Provided data Block Start

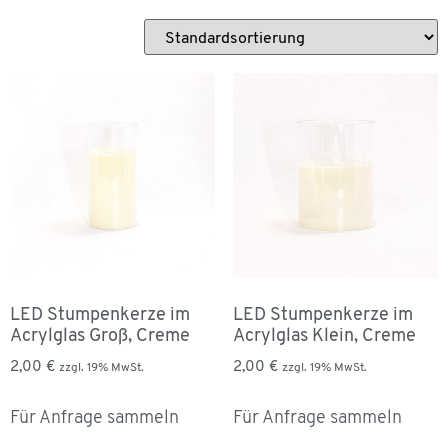
LED Stumpenkerze im
LED Stumpenkerze im
Acrylglas Groß, Creme
Acrylglas Klein, Creme
2,00
€
2,00
€
zzgl. 19% MwSt.
zzgl. 19% MwSt.
Für Anfrage sammeln
Für Anfrage sammeln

Provided data Block End

▶ **Problem to solve**
How many of the lines in the records above include the word "Acrylglas"? State that number alone.

▶ **Answer section**
2